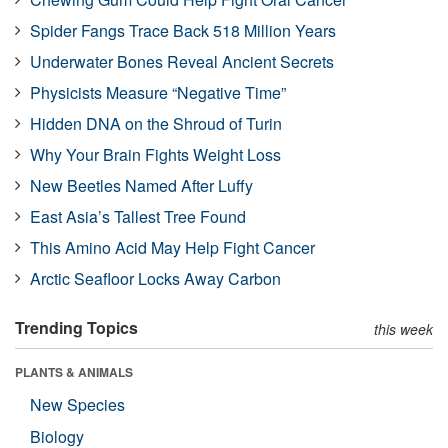
Spider Fangs Trace Back 518 Million Years
Underwater Bones Reveal Ancient Secrets
Physicists Measure “Negative Time”
Hidden DNA on the Shroud of Turin
Why Your Brain Fights Weight Loss
New Beetles Named After Luffy
East Asia’s Tallest Tree Found
This Amino Acid May Help Fight Cancer
Arctic Seafloor Locks Away Carbon
Trending Topics
this week
PLANTS & ANIMALS
New Species
Biology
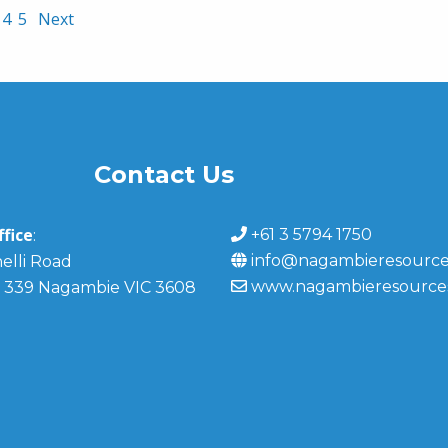
4
5
Next
Contact Us
fice
+61 3 5794 1750
:
info@nagambieresource
elli Road
www.nagambieresource
 339 Nagambie VIC 3608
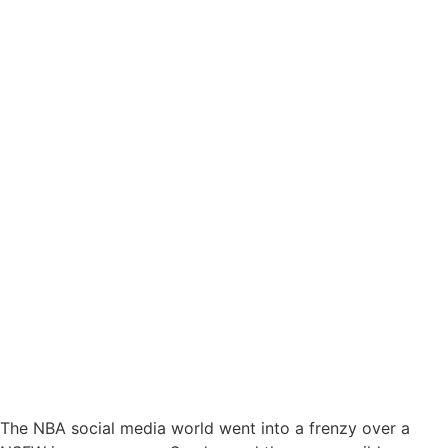
The NBA social media world went into a frenzy over a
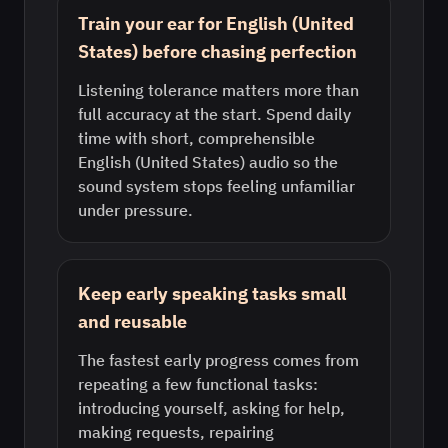
Train your ear for English (United
States) before chasing perfection
Listening tolerance matters more than
full accuracy at the start. Spend daily
time with short, comprehensible
English (United States) audio so the
sound system stops feeling unfamiliar
under pressure.
Keep early speaking tasks small
and reusable
The fastest early progress comes from
repeating a few functional tasks:
introducing yourself, asking for help,
making requests, repairing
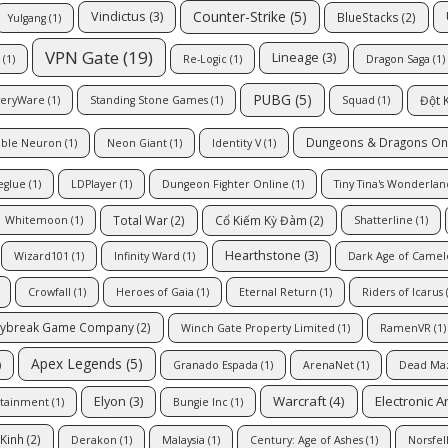
Counter-Strike
(5)
Vindictus
(3)
BlueStacks
(2)
Yulgang
(1)
VPN Gate
(19)
Lineage
(3)
(1)
Re-Logic
(1)
Dragon Saga
(1)
PUBG
(5)
Đột 
veryWare
(1)
Standing Stone Games
(1)
Squad
(1)
Dungeons & Dragons On
ble Neuron
(1)
Neon Giant
(1)
Identity V
(1)
eglue
(1)
LDPlayer
(1)
Dungeon Fighter Online
(1)
Tiny Tina's Wonderlan
Total War
(2)
Cổ Kiếm Kỳ Đàm
(2)
Whitemoon
(1)
Shatterline
(1)
Hearthstone
(3)
Wizard101
(1)
Infinity Ward
(1)
Dark Age of Camel
Crowfall
(1)
Heroes of Gaia
(1)
Eternal Return
(1)
Riders of Icarus
(
ybreak Game Company
(2)
Winch Gate Property Limited
(1)
RamenVR
(1)
Apex Legends
(5)
)
Granado Espada
(1)
ArenaNet
(1)
Dead Ma
Warcraft
(4)
Electronic A
Elyon
(3)
rtainment
(1)
Bungie Inc
(1)
Kinh
(2)
Derakon
(1)
Malaysia
(1)
Century: Age of Ashes
(1)
Norsfel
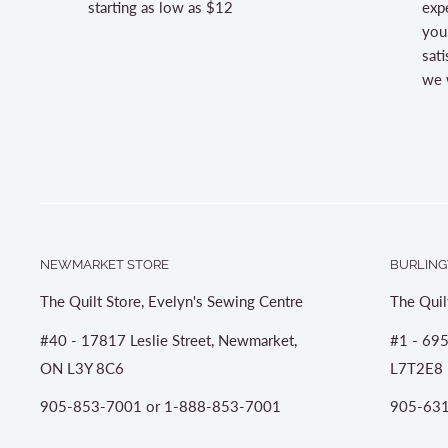
starting as low as $12
expe
you
sati
we w
NEWMARKET STORE
BURLING
The Quilt Store, Evelyn's Sewing Centre
The Quil
#40 - 17817 Leslie Street, Newmarket,
#1 - 695
ON L3Y 8C6
L7T2E8
905-853-7001 or 1-888-853-7001
905-631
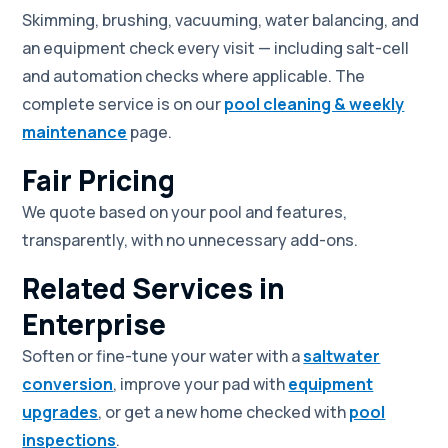
Skimming, brushing, vacuuming, water balancing, and
an equipment check every visit — including salt-cell
and automation checks where applicable. The
complete service is on our
pool cleaning & weekly
maintenance
page.
Fair Pricing
We quote based on your pool and features,
transparently, with no unnecessary add-ons.
Related Services in
Enterprise
Soften or fine-tune your water with a
saltwater
conversion
, improve your pad with
equipment
upgrades
, or get a new home checked with
pool
inspections
.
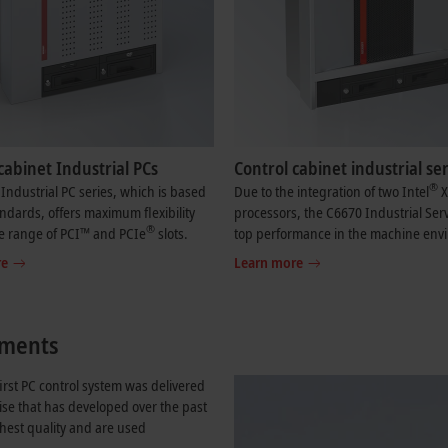
cabinet Industrial PCs
Control cabinet industrial se
®
Industrial PC series, which is based
Due to the integration of two Intel
X
ndards, offers maximum flexibility
processors, the C6670 Industrial Serv
®
e range of PCI™ and PCIe
slots.
top performance in the machine env
re
Learn more
rements
irst PC control system was delivered
ise that has developed over the past
ghest quality and are used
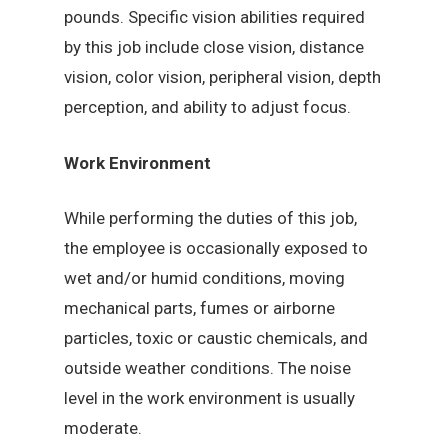
pounds. Specific vision abilities required
by this job include close vision, distance
vision, color vision, peripheral vision, depth
perception, and ability to adjust focus.
Work Environment
While performing the duties of this job,
the employee is occasionally exposed to
wet and/or humid conditions, moving
mechanical parts, fumes or airborne
particles, toxic or caustic chemicals, and
outside weather conditions. The noise
level in the work environment is usually
moderate.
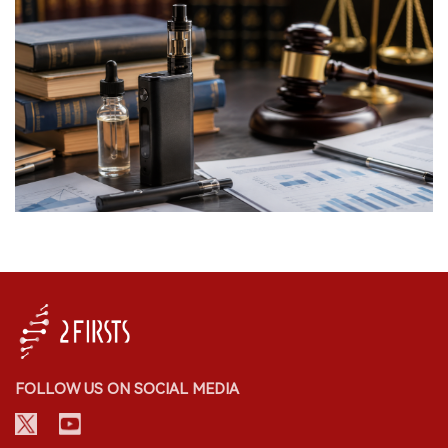
FOLLOW US ON SOCIAL MEDIA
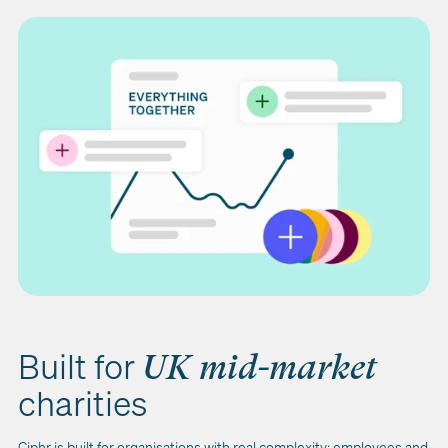
Built for
UK mid-market
charities
Ciphr is built for organisations with real complexity: employees and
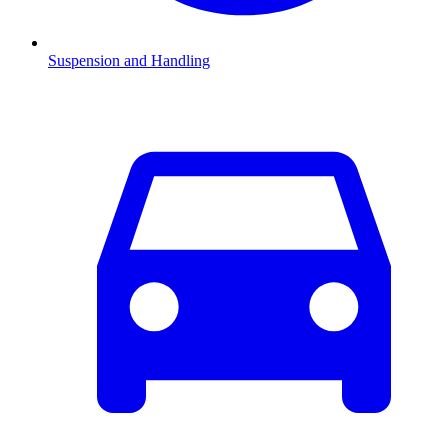
Suspension and Handling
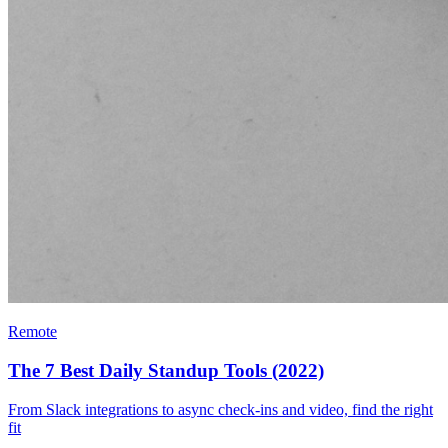
Remote
The 7 Best Daily Standup Tools (2022)
From Slack integrations to async check-ins and video, find the right
fit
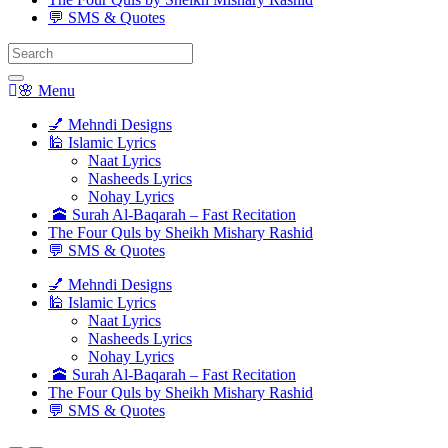
💬 SMS & Quotes
Search
for:
🌸 Menu
💅 Mehndi Designs
🕌 Islamic Lyrics
Naat Lyrics
Nasheeds Lyrics
Nohay Lyrics
🕋 Surah Al-Baqarah – Fast Recitation
The Four Quls by Sheikh Mishary Rashid
💬 SMS & Quotes
💅 Mehndi Designs
🕌 Islamic Lyrics
Naat Lyrics
Nasheeds Lyrics
Nohay Lyrics
🕋 Surah Al-Baqarah – Fast Recitation
The Four Quls by Sheikh Mishary Rashid
💬 SMS & Quotes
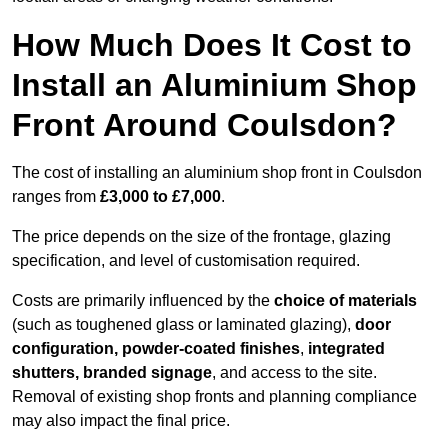
How Much Does It Cost to
Install an Aluminium Shop
Front Around Coulsdon?
The cost of installing an aluminium shop front in Coulsdon
ranges from
£3,000 to £7,000
.
The price depends on the size of the frontage, glazing
specification, and level of customisation required.
Costs are primarily influenced by the
choice of materials
(such as toughened glass or laminated glazing),
door
configuration, powder-coated finishes
,
integrated
shutters, branded signage
, and access to the site.
Removal of existing shop fronts and planning compliance
may also impact the final price.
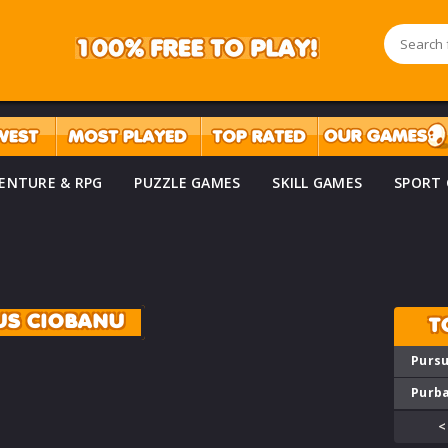
ENTURE & RPG
PUZZLE GAMES
SKILL GAMES
SPORT
US CIOBANU
T
Pursu
Purba
<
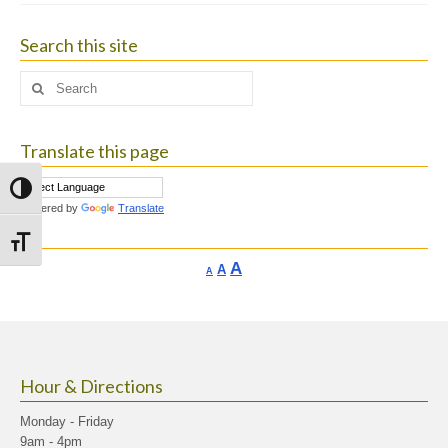
Search this site
Search
for:
Translate this page
Toggle High Contrast
Powered by
Translate
Toggle Font size
Increase
A
Reset
A
Decrease
A
font
font
font
size.
size.
size.
Hour & Directions
Monday - Friday
9am - 4pm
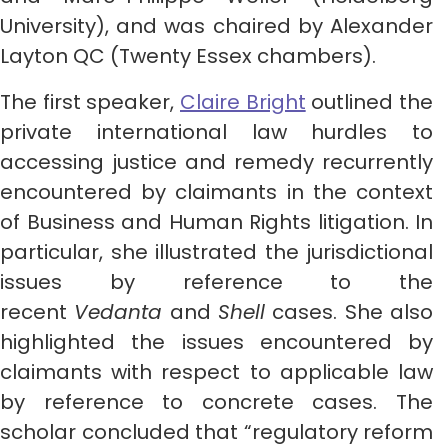
University), and was chaired by Alexander
Layton QC (Twenty Essex chambers).
The first speaker,
Claire Bright
outlined the
private international law hurdles to
accessing justice and remedy recurrently
encountered by claimants in the context
of Business and Human Rights litigation. In
particular, she illustrated the jurisdictional
issues by reference to the
recent
Vedanta
and
Shell
cases. She also
highlighted the issues encountered by
claimants with respect to applicable law
by reference to concrete cases. The
scholar concluded that “regulatory reform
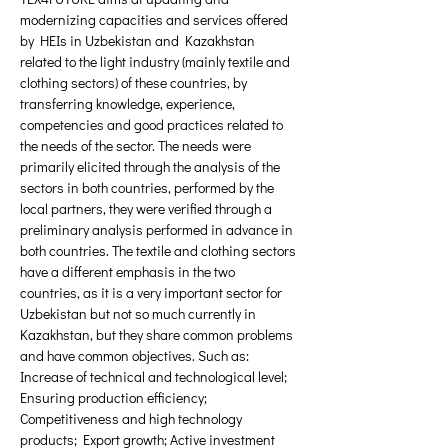
modernizing capacities and services offered 
by HEIs in Uzbekistan and Kazakhstan 
related to the light industry (mainly textile and 
clothing sectors) of these countries, by 
transferring knowledge, experience, 
competencies and good practices related to 
the needs of the sector. The needs were 
primarily elicited through the analysis of the 
sectors in both countries, performed by the 
local partners, they were verified through a 
preliminary analysis performed in advance in 
both countries. The textile and clothing sectors 
have a different emphasis in the two 
countries, as it is a very important sector for 
Uzbekistan but not so much currently in 
Kazakhstan, but they share common problems 
and have common objectives. Such as: 
Increase of technical and technological level; 
Ensuring production efficiency; 
Competitiveness and high technology 
products; Export growth; Active investment 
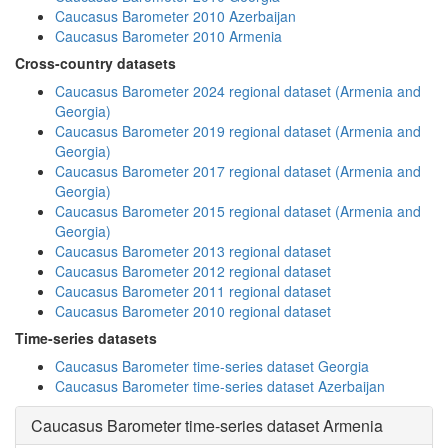
Caucasus Barometer 2010 Azerbaijan
Caucasus Barometer 2010 Armenia
Cross-country datasets
Caucasus Barometer 2024 regional dataset (Armenia and
Georgia)
Caucasus Barometer 2019 regional dataset (Armenia and
Georgia)
Caucasus Barometer 2017 regional dataset (Armenia and
Georgia)
Caucasus Barometer 2015 regional dataset (Armenia and
Georgia)
Caucasus Barometer 2013 regional dataset
Caucasus Barometer 2012 regional dataset
Caucasus Barometer 2011 regional dataset
Caucasus Barometer 2010 regional dataset
Time-series datasets
Caucasus Barometer time-series dataset Georgia
Caucasus Barometer time-series dataset Azerbaijan
Caucasus Barometer time-series dataset Armenia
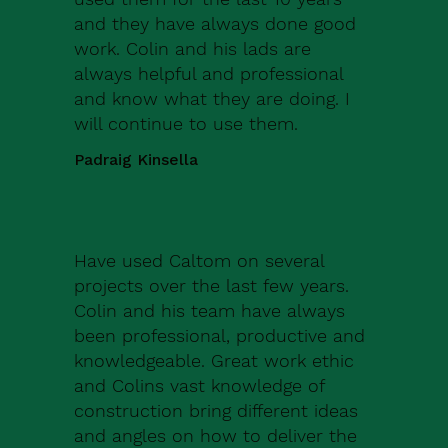
and they have always done good
work. Colin and his lads are
always helpful and professional
and know what they are doing. I
will continue to use them.
Padraig Kinsella
Have used Caltom on several
projects over the last few years.
Colin and his team have always
been professional, productive and
knowledgeable. Great work ethic
and Colins vast knowledge of
construction bring different ideas
and angles on how to deliver the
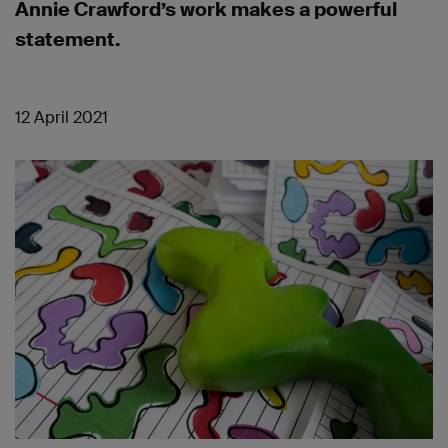
Annie Crawford’s work makes a powerful
statement.
12 April 2021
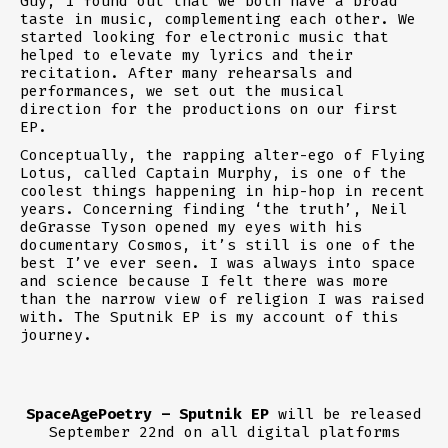
Guy, I found out that we both have a broad
taste in music, complementing each other. We
started looking for electronic music that
helped to elevate my lyrics and their
recitation. After many rehearsals and
performances, we set out the musical
direction for the productions on our first
EP.
Conceptually, the rapping alter-ego of Flying
Lotus, called Captain Murphy, is one of the
coolest things happening in hip-hop in recent
years. Concerning finding ‘the truth’, Neil
deGrasse Tyson opened my eyes with his
documentary Cosmos, it’s still is one of the
best I’ve ever seen. I was always into space
and science because I felt there was more
than the narrow view of religion I was raised
with. The Sputnik EP is my account of this
journey.
SpaceAgePoetry – Sputnik EP
will be released
September 22nd on all digital platforms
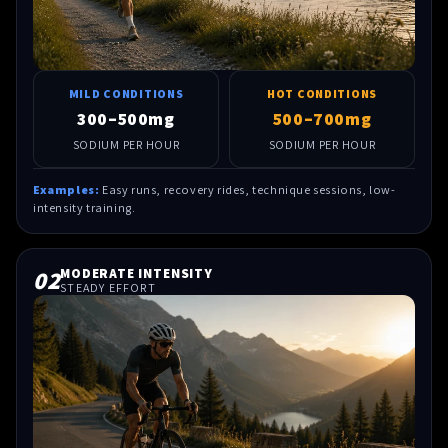
MILD CONDITIONS
HOT CONDITIONS
300–500mg
500–700mg
SODIUM PER HOUR
SODIUM PER HOUR
Examples:
Easy runs, recovery rides, technique sessions, low-
intensity training.
02
MODERATE INTENSITY
STEADY EFFORT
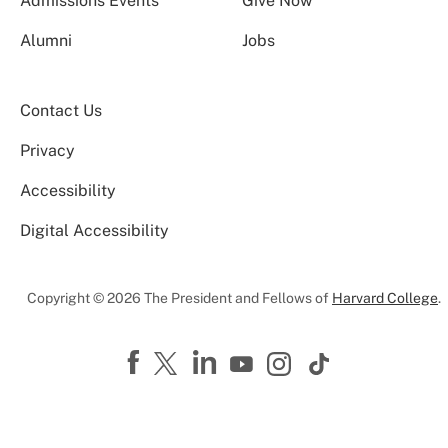
Admissions Events
Give Now
Alumni
Jobs
Contact Us
Privacy
Accessibility
Digital Accessibility
Copyright © 2026 The President and Fellows of
Harvard College
.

□ □ □ □ □ □ □

**Directions for this task**
After locating the line with "by HEIs in Uzbekistan and Kazakhstan" in the material above, return it and each line after it exactly, ending at the line with "preliminary analysis performed in advance in".

**Solution**
by HEIs in Uzbekistan and Kazakhstan 
related to the light industry (mainly textile and 
clothing sectors) of these countries, by 
transferring knowledge, experience, 
competencies and good practices related to 
the needs of the sector. The needs were 
primarily elicited through the analysis of the 
sectors in both countries, performed by the 
local partners, they were verified through a 
preliminary analysis performed in advance in 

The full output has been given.